In a world that demands we constantly pick a side, post an opinion, or fight a battle online, what happens when we choose not to?
This piece is a personal reflection on war, identity, ego, and the difficult but liberating choice to stand in love instead of reaction. It’s about what I’ve learned, and what I believe can create lasting change.
Here are some of my thoughts on this subject …
Not because I think I’m right, but out of frustration with myself for not having the courage to say where I truly stand when people are so full of emotion and calling others to provoke their reaction.
Choosing Inner Responsibility Over Public Posturing
There are wars happening in Ukraine, in Israel, and there was one in my home country, too.
People ask where I stand. Privately I’ll share my thoughts, but publicly, I stay silent.
Not because I don’t care. I care deeply.
But because I refuse to add more noise, more ego, more division.
Silence, in my case, isn’t complicity but discernment. It’s humility.
I know the difference between using my voice to virtue signal and using it to serve.
So I turn inward. I focus on what I can influence.
Myself. My work. My home. My capacity to hold space for real change.
The Impact of War and Identity
I was raised in Montenegro, where memories of World War II were childhood stories of our grandparents.
That shaped us. Taught us to sing songs of peace and watch war movies. If you ever wonder how I got into facilitating ancestral healing, here is your answer.
Then came the Balkan War while I was a teen – another imprint, anther rupture.
It didn’t just happen in the past. It shaped our daily lives, our identities, and our futures.
I came to the U.S. not to become rich, but for the opportunity and freedom to think differently.

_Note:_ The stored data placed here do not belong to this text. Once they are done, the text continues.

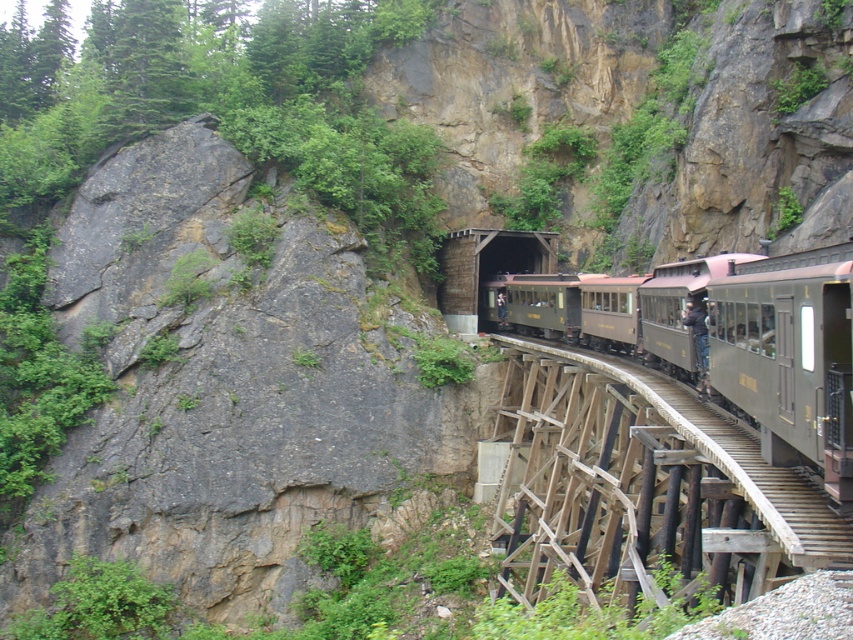 Question: Can you confirm if matte black train car at center is positioned to the left of green wooden bridge at center?

Choices:
 (A) yes
 (B) no

Answer: (B)

Question: Which point is farther to the camera?

Choices:
 (A) (618, 435)
 (B) (459, 307)
 (C) (804, 288)

Answer: (B)

Question: Is wooden at center bigger than matte black train car at center?

Choices:
 (A) no
 (B) yes

Answer: (A)

Question: Which of these objects is positioned farthest from the wooden at center?

Choices:
 (A) green wooden bridge at center
 (B) matte black train car at center

Answer: (A)

Question: Does matte black train car at center appear on the right side of green wooden bridge at center?

Choices:
 (A) yes
 (B) no

Answer: (A)

Question: Estimate the real-world distances between objects in this image. Which object is farther from the green wooden bridge at center?

Choices:
 (A) matte black train car at center
 (B) wooden at center

Answer: (A) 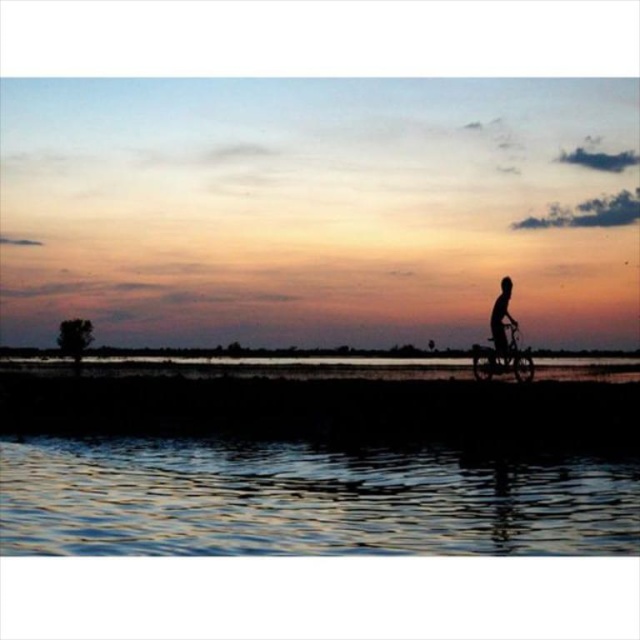 Is glistening water at lower center positioned before silhouette human at right?

Yes, it is.

Does glistening water at lower center have a lesser height compared to silhouette human at right?

Indeed, glistening water at lower center has a lesser height compared to silhouette human at right.

In order to click on glistening water at lower center in this screenshot , I will do `click(314, 465)`.

Where is `glistening water at lower center`? glistening water at lower center is located at coordinates (314, 465).

Between point (520, 376) and point (502, 339), which one is positioned behind?

Positioned behind is point (502, 339).

Does point (520, 362) come farther from viewer compared to point (502, 320)?

No.

Is point (477, 371) in front of point (509, 292)?

Yes, point (477, 371) is closer to viewer.

Locate an element on the screen. Image resolution: width=640 pixels, height=640 pixels. shiny metallic bicycle at right is located at coordinates (502, 358).

Who is positioned more to the right, glistening water at lower center or shiny metallic bicycle at right?

From the viewer's perspective, shiny metallic bicycle at right appears more on the right side.

Does glistening water at lower center appear over shiny metallic bicycle at right?

Incorrect, glistening water at lower center is not positioned above shiny metallic bicycle at right.

Who is more distant from viewer, [16,484] or [486,368]?

The point [486,368] is more distant.

Identify the location of glistening water at lower center. (314, 465). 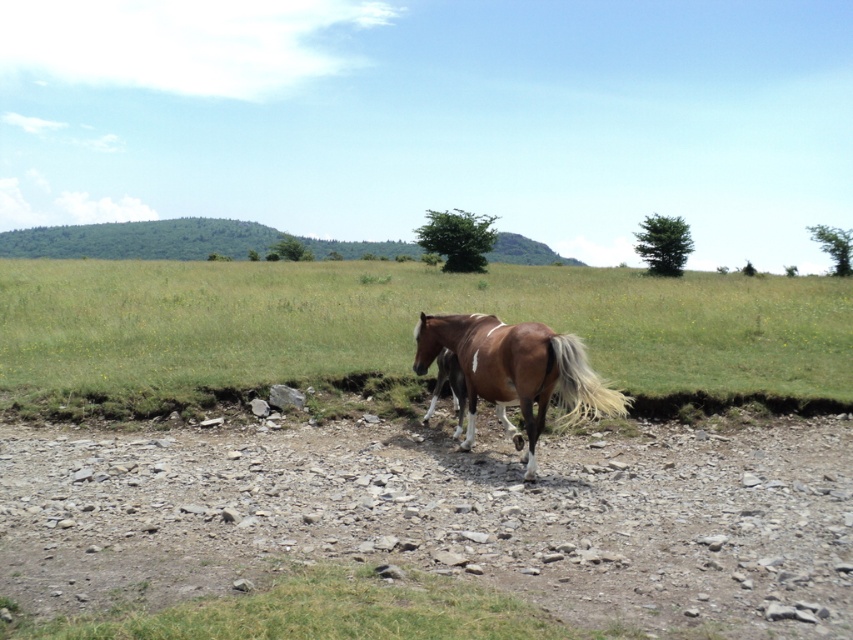 You are a gardener who needs to plant a new tree between the brown grass at center and another object. The minimum distance required for planting is 30 feet. Is the distance sufficient?

The distance between the brown grass at center and the other object is 33.26 feet, which is more than the required 30 feet, so the planting is possible.

You are a photographer trying to capture the brown glossy horse at center and the brown grass at center in a single shot. Based on their positions, which one will appear closer to the camera in the photo?

The brown grass at center is located above the brown glossy horse at center, so in the photo, the brown grass at center will appear closer to the camera because objects higher in the frame typically give the illusion of being nearer to the viewer.

You are a hiker standing at the start of the brown gravel dirt track at center and want to reach the brown glossy horse at center. Which direction should you move to get closer to the horse?

The brown gravel dirt track at center is located below the brown glossy horse at center, so you should move upward along the track to reach the horse. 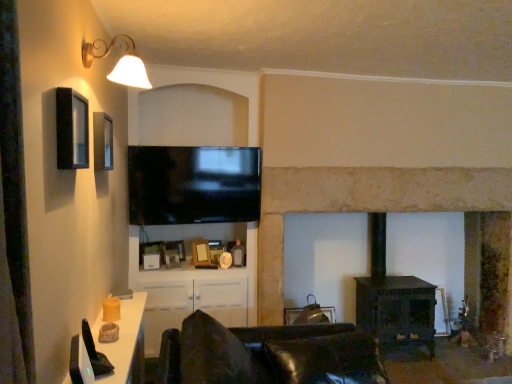 Question: Can you see matte glass window at upper left touching white glossy table at lower left?

Choices:
 (A) no
 (B) yes

Answer: (A)

Question: From the image's perspective, would you say matte glass window at upper left is positioned over white glossy table at lower left?

Choices:
 (A) yes
 (B) no

Answer: (A)

Question: Can we say matte glass window at upper left lies outside white glossy table at lower left?

Choices:
 (A) yes
 (B) no

Answer: (A)

Question: Can you confirm if matte glass window at upper left is thinner than white glossy table at lower left?

Choices:
 (A) no
 (B) yes

Answer: (B)

Question: Does matte glass window at upper left have a lesser height compared to white glossy table at lower left?

Choices:
 (A) yes
 (B) no

Answer: (B)

Question: From a real-world perspective, is stone fireplace at center positioned above or below matte black picture frame at upper left, the 1th picture frame viewed from the front?

Choices:
 (A) above
 (B) below

Answer: (B)

Question: In terms of width, does stone fireplace at center look wider or thinner when compared to matte black picture frame at upper left, which ranks as the first picture frame in top-to-bottom order?

Choices:
 (A) thin
 (B) wide

Answer: (B)

Question: Is stone fireplace at center in front of or behind matte black picture frame at upper left, the second picture frame ordered from the bottom, in the image?

Choices:
 (A) behind
 (B) front

Answer: (A)

Question: Which is correct: stone fireplace at center is inside matte black picture frame at upper left, the second picture frame ordered from the bottom, or outside of it?

Choices:
 (A) outside
 (B) inside

Answer: (A)

Question: From the image's perspective, is gold metallic wall sconce at upper left located above or below black glossy tv at center?

Choices:
 (A) below
 (B) above

Answer: (B)

Question: In terms of height, does gold metallic wall sconce at upper left look taller or shorter compared to black glossy tv at center?

Choices:
 (A) short
 (B) tall

Answer: (A)

Question: From a real-world perspective, is gold metallic wall sconce at upper left above or below black glossy tv at center?

Choices:
 (A) above
 (B) below

Answer: (A)

Question: Considering the positions of gold metallic wall sconce at upper left and black glossy tv at center in the image, is gold metallic wall sconce at upper left wider or thinner than black glossy tv at center?

Choices:
 (A) wide
 (B) thin

Answer: (A)

Question: In terms of width, does matte glass window at upper left look wider or thinner when compared to leather couch at center?

Choices:
 (A) wide
 (B) thin

Answer: (B)

Question: From the image's perspective, is matte glass window at upper left above or below leather couch at center?

Choices:
 (A) above
 (B) below

Answer: (A) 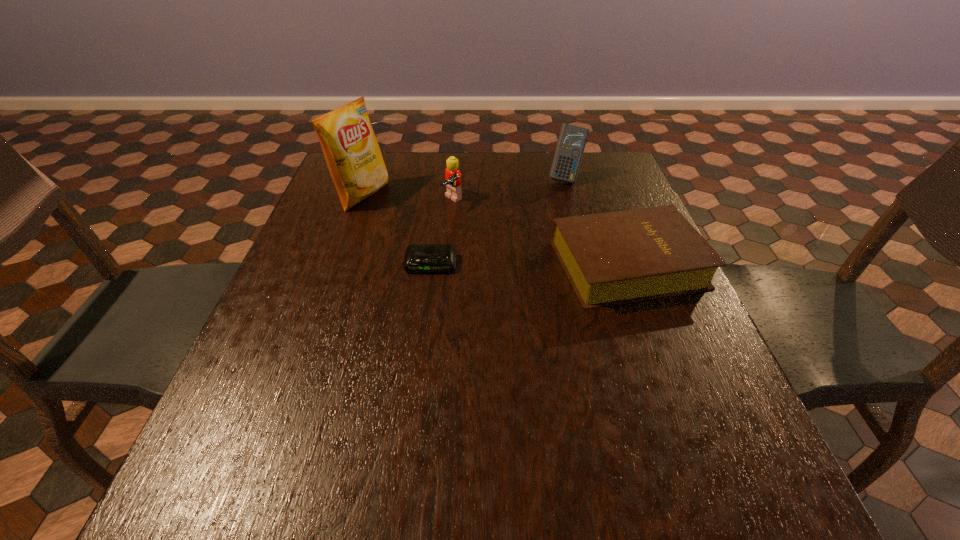 Identify the location of the shortest object. (419, 258).

Locate an element on the screen. This screenshot has height=540, width=960. Bible is located at coordinates (611, 258).

Where is `crisp (potato chip)`? The height and width of the screenshot is (540, 960). crisp (potato chip) is located at coordinates (353, 156).

Locate an element on the screen. Image resolution: width=960 pixels, height=540 pixels. the leftmost object is located at coordinates (353, 156).

Identify the location of calculator. (572, 139).

Where is `the third tallest object`? The width and height of the screenshot is (960, 540). the third tallest object is located at coordinates (453, 182).

Where is `vacant area situated 0.320m on the display of the shortest object`? The height and width of the screenshot is (540, 960). vacant area situated 0.320m on the display of the shortest object is located at coordinates (415, 397).

The height and width of the screenshot is (540, 960). Identify the location of free location located 0.300m on the back of the Bible. (592, 169).

Locate an element on the screen. vacant space situated on the front-facing side of the leftmost object is located at coordinates (414, 217).

The image size is (960, 540). Identify the location of free space located on the front-facing side of the leftmost object. [x=469, y=239]. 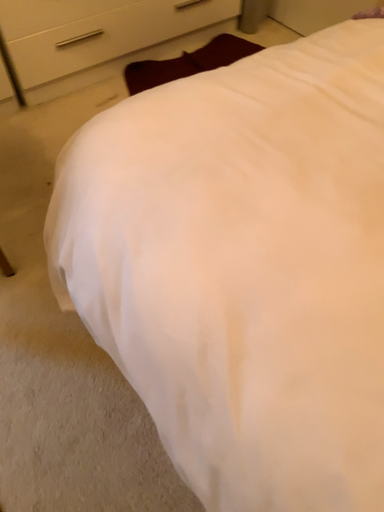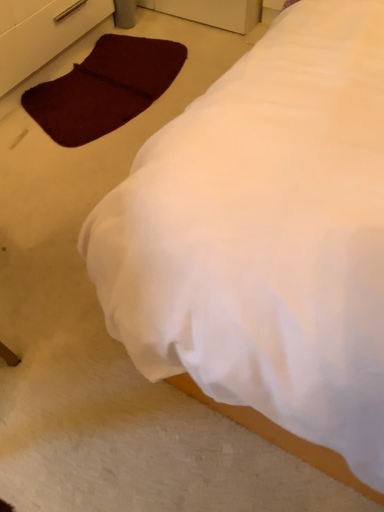 Question: How did the camera likely rotate when shooting the video?

Choices:
 (A) rotated left
 (B) rotated right

Answer: (B) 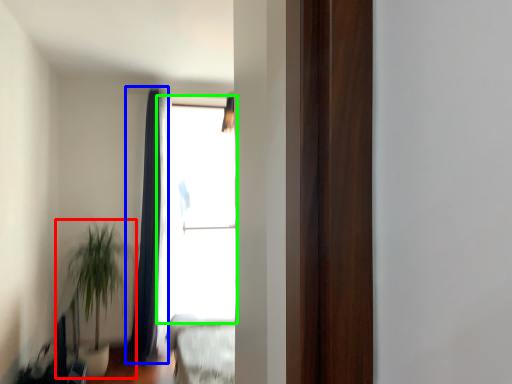 Question: Which object is positioned closest to houseplant (highlighted by a red box)? Select from curtain (highlighted by a blue box) and window (highlighted by a green box).

Choices:
 (A) curtain
 (B) window

Answer: (A) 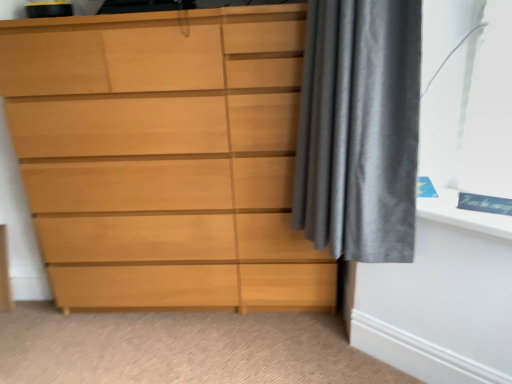 Question: Should I look upward or downward to see satin gray curtain at right?

Choices:
 (A) up
 (B) down

Answer: (A)

Question: Considering the relative positions of satin gray curtain at right and light wood chest of drawers at left in the image provided, is satin gray curtain at right behind light wood chest of drawers at left?

Choices:
 (A) yes
 (B) no

Answer: (B)

Question: Can you confirm if satin gray curtain at right is shorter than light wood chest of drawers at left?

Choices:
 (A) no
 (B) yes

Answer: (B)

Question: From the image's perspective, is satin gray curtain at right above light wood chest of drawers at left?

Choices:
 (A) no
 (B) yes

Answer: (B)

Question: Is the depth of satin gray curtain at right less than that of light wood chest of drawers at left?

Choices:
 (A) yes
 (B) no

Answer: (A)

Question: Is satin gray curtain at right surrounding light wood chest of drawers at left?

Choices:
 (A) yes
 (B) no

Answer: (B)

Question: Does satin gray curtain at right have a smaller size compared to light wood chest of drawers at left?

Choices:
 (A) yes
 (B) no

Answer: (A)

Question: Is light wood chest of drawers at left further to the viewer compared to satin gray curtain at right?

Choices:
 (A) yes
 (B) no

Answer: (A)

Question: From a real-world perspective, is light wood chest of drawers at left positioned under satin gray curtain at right based on gravity?

Choices:
 (A) yes
 (B) no

Answer: (A)

Question: Are light wood chest of drawers at left and satin gray curtain at right located far from each other?

Choices:
 (A) yes
 (B) no

Answer: (B)

Question: Is light wood chest of drawers at left taller than satin gray curtain at right?

Choices:
 (A) yes
 (B) no

Answer: (A)

Question: Does light wood chest of drawers at left have a smaller size compared to satin gray curtain at right?

Choices:
 (A) yes
 (B) no

Answer: (B)

Question: Is light wood chest of drawers at left positioned with its back to satin gray curtain at right?

Choices:
 (A) yes
 (B) no

Answer: (B)

Question: Is satin gray curtain at right taller or shorter than light wood chest of drawers at left?

Choices:
 (A) tall
 (B) short

Answer: (B) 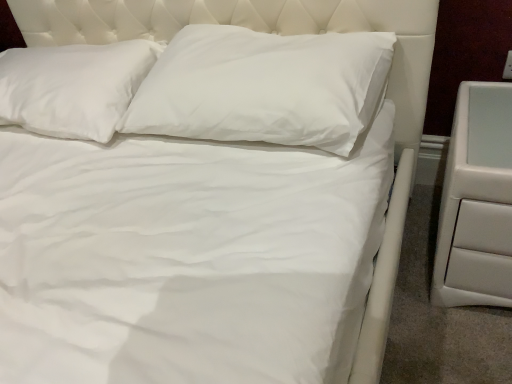 Describe the element at coordinates (73, 87) in the screenshot. The width and height of the screenshot is (512, 384). I see `white soft pillow at upper center, the 2th pillow in the right-to-left sequence` at that location.

What do you see at coordinates (476, 201) in the screenshot? This screenshot has width=512, height=384. I see `white leather nightstand at right` at bounding box center [476, 201].

What is the approximate width of white smooth pillow at center, positioned as the second pillow in left-to-right order?

The width of white smooth pillow at center, positioned as the second pillow in left-to-right order, is 15.81 inches.

This screenshot has width=512, height=384. In order to click on white soft pillow at upper center, the 1th pillow when ordered from left to right in this screenshot , I will do `click(73, 87)`.

In the image, is white smooth pillow at center, which is the 1th pillow from right to left, positioned in front of or behind white leather nightstand at right?

white smooth pillow at center, which is the 1th pillow from right to left, is positioned farther from the viewer than white leather nightstand at right.

In terms of width, does white smooth pillow at center, which is the 1th pillow from right to left, look wider or thinner when compared to white leather nightstand at right?

Clearly, white smooth pillow at center, which is the 1th pillow from right to left, has less width compared to white leather nightstand at right.

Based on the photo, which of these two, white smooth pillow at center, positioned as the second pillow in left-to-right order, or white leather nightstand at right, is bigger?

Bigger between the two is white smooth pillow at center, positioned as the second pillow in left-to-right order.

What are the coordinates of `pillow behind the white smooth pillow at center, which is the 1th pillow from right to left` in the screenshot? It's located at (73, 87).

Considering the positions of objects white soft pillow at upper center, the 1th pillow when ordered from left to right, and white smooth pillow at center, which is the 1th pillow from right to left, in the image provided, who is behind, white soft pillow at upper center, the 1th pillow when ordered from left to right, or white smooth pillow at center, which is the 1th pillow from right to left,?

white soft pillow at upper center, the 1th pillow when ordered from left to right, is further away from the camera.

Would you say white soft pillow at upper center, the 2th pillow in the right-to-left sequence, is inside or outside white smooth pillow at center, which is the 1th pillow from right to left?

white soft pillow at upper center, the 2th pillow in the right-to-left sequence, is spatially situated outside white smooth pillow at center, which is the 1th pillow from right to left.

Considering the sizes of objects white smooth pillow at center, which is the 1th pillow from right to left, and white soft pillow at upper center, the 1th pillow when ordered from left to right, in the image provided, who is taller, white smooth pillow at center, which is the 1th pillow from right to left, or white soft pillow at upper center, the 1th pillow when ordered from left to right,?

white smooth pillow at center, which is the 1th pillow from right to left, is taller.

Does white smooth pillow at center, positioned as the second pillow in left-to-right order, appear on the left side of white soft pillow at upper center, the 1th pillow when ordered from left to right?

No.

Is white soft pillow at upper center, the 2th pillow in the right-to-left sequence, at the back of white smooth pillow at center, which is the 1th pillow from right to left?

white smooth pillow at center, which is the 1th pillow from right to left, is not turned away from white soft pillow at upper center, the 2th pillow in the right-to-left sequence.

From the image's perspective, which one is positioned higher, white smooth pillow at center, positioned as the second pillow in left-to-right order, or white soft pillow at upper center, the 1th pillow when ordered from left to right?

white soft pillow at upper center, the 1th pillow when ordered from left to right.

In the image, there is a white soft pillow at upper center, the 2th pillow in the right-to-left sequence. Identify the location of nightstand below it (from the image's perspective). (476, 201).

Is white leather nightstand at right oriented towards white soft pillow at upper center, the 2th pillow in the right-to-left sequence?

No.

Consider the image. In terms of width, does white leather nightstand at right look wider or thinner when compared to white soft pillow at upper center, the 2th pillow in the right-to-left sequence?

white leather nightstand at right is wider than white soft pillow at upper center, the 2th pillow in the right-to-left sequence.

Is white smooth pillow at center, which is the 1th pillow from right to left, at the back of white leather nightstand at right?

No, white leather nightstand at right's orientation is not away from white smooth pillow at center, which is the 1th pillow from right to left.

Does point (455, 195) come behind point (302, 41)?

No, (455, 195) is closer to viewer.

Between white leather nightstand at right and white smooth pillow at center, which is the 1th pillow from right to left, which one is positioned behind?

white smooth pillow at center, which is the 1th pillow from right to left, is further away from the camera.

Is white leather nightstand at right touching white smooth pillow at center, positioned as the second pillow in left-to-right order?

No, white leather nightstand at right is not touching white smooth pillow at center, positioned as the second pillow in left-to-right order.

Is white soft pillow at upper center, the 1th pillow when ordered from left to right, inside the boundaries of white leather nightstand at right, or outside?

white soft pillow at upper center, the 1th pillow when ordered from left to right, cannot be found inside white leather nightstand at right.

From the picture: Measure the distance between white soft pillow at upper center, the 2th pillow in the right-to-left sequence, and white leather nightstand at right.

white soft pillow at upper center, the 2th pillow in the right-to-left sequence, is 3.39 feet away from white leather nightstand at right.

This screenshot has height=384, width=512. In order to click on nightstand below the white soft pillow at upper center, the 1th pillow when ordered from left to right (from the image's perspective) in this screenshot , I will do `click(476, 201)`.

In the image, there is a white smooth pillow at center, positioned as the second pillow in left-to-right order. Where is `nightstand below it (from the image's perspective)`? nightstand below it (from the image's perspective) is located at coordinates (476, 201).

Being Montenegrin in Montenegro, at a time when many wanted to erase us, was complicated. We were told we didn’t exist and only recently did our language get its actual name though many of my classmates would disagree and argue that we’re all Serbs. You could often tell by someone’s last name which side they were likely on. It is that divided and yet, there is less than 1 million people in the entire country.
And Montenegro existed long before modern politics tried to redefine it. But I felt liberated to be free of the same old argument that was passed on from generation to generation.
Just last year a documentary film about Ukraine cracked something open for me.
The ache. The memory. The weight of war, what it does to people, families, culture, and spirit.
The Limits of Ego and the Power of Soul
One thing I do know, as I studied it for years, is ego.
It’s the loudest voice in every room, and the first to collapse nuance into noise.
Ego wants to win. To be right. To divide.
It thrives in argument, in projection, in righteous certainty.
And it’s why I often don’t take sides publicly, not because I have no convictions, but because I know the cost.
My commitment is love, not war.
So I channel my energy into creation, healing, and presence.
I work with people. I help them see what’s actually in the way of their experience of freedom, love, and inner peace.
And the answer is always: ego, as the filter they’ve mistaken for truth.
A Call for Integrity and Compassion
Social media has made it easy to amplify screams, judgements, and shame.
I’ve felt it, even though I mostly stay out of the spotlight.
What I realized is:
Everyone is doing the best they can with the level of awareness they currently have.
Sometimes their words are a gift. Sometimes, a wound.
Either way, it’s theirs to own, not mine to fix.
What I do own is my garden.
My home. My art. My music. My children’s laughter.
The relationships I cherish and protect above all else.
Yes, my ego wants more fame, platform, applause.
But my soul? It’s deeply content with connection, beauty and truth.
Where to Stand
I’m grateful to those who fought for the freedoms I now enjoy.
I don’t take any of it for granted.
And I believe it’s our turn to stand for something meaningful, without making others wrong for standing somewhere else.
Shame is not leadership.
Silencing others isn’t liberation.
None of us are free if we only tolerate those who agree with us.
Life is short.
So many never even get the chance to live, let alone thrive.
So if we’re lucky enough to be here – we have work to do.
That work starts within.
To face our own suffering. To create something meaningful.
And to let others do the same.
In Essence
This is a declaration of sovereignty, of choosing love over noise, and depth over performance.
A reminder that staying silent isn’t always ignorance; sometimes it’s integrity.
Because the moment you think you have more right than someone else, or that someone else has less, you’ve entered the world of ego.
And ego is ego is ego is ego—no one wins there.
So the only thing to do is return to your soul.
To your heart.
To your innate ability to love, to create, and to live from there.